TASK TO COMPLETE: Would you return the lines from the one that contains "പോഷകസമൃദ്ധമാണ്. ദഹനശക്തി" to the last line of the entries below, exactly and with nothing added?

[Records from a dataset]
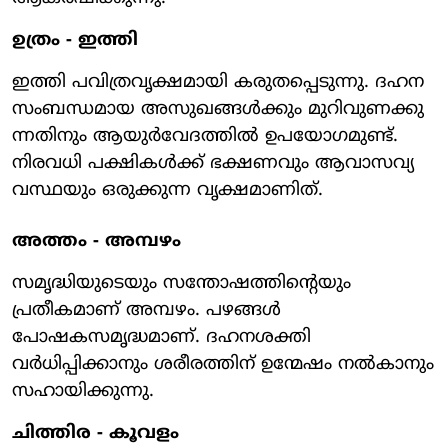
ഉത്രം - ഇത്തി
ഇത്തി പവിത്രവൃക്ഷമായി കരുതപ്പെടുന്നു. ദഹന
സംബന്ധമായ അസുഖങ്ങള്‍ക്കും മുറിവുണക്കു
ന്നതിനും ആയുര്‍വേദത്തില്‍ ഉപയോഗമുണ്ട്.
നിരവധി പക്ഷികള്‍ക്ക് ഭക്ഷണവും ആവാസവ്യ
വസ്ഥയും ഒരുക്കുന്ന വൃക്ഷമാണിത്.
അത്തം - അമ്പഴം
സമൃദ്ധിയുടെയും സന്തോഷത്തിന്റെയും
പ്രതീകമാണ് അമ്പഴം. പഴങ്ങള്‍
പോഷകസമൃദ്ധമാണ്. ദഹനശക്തി
വര്‍ധിപ്പിക്കാനും ശരീരത്തിന് ഉന്മേഷം നല്‍കാനും
സഹായിക്കുന്നു.
ചിത്തിര - കൂവളം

TASK OUTPUT:
പോഷകസമൃദ്ധമാണ്. ദഹനശക്തി
വര്‍ധിപ്പിക്കാനും ശരീരത്തിന് ഉന്മേഷം നല്‍കാനും
സഹായിക്കുന്നു.
ചിത്തിര - കൂവളം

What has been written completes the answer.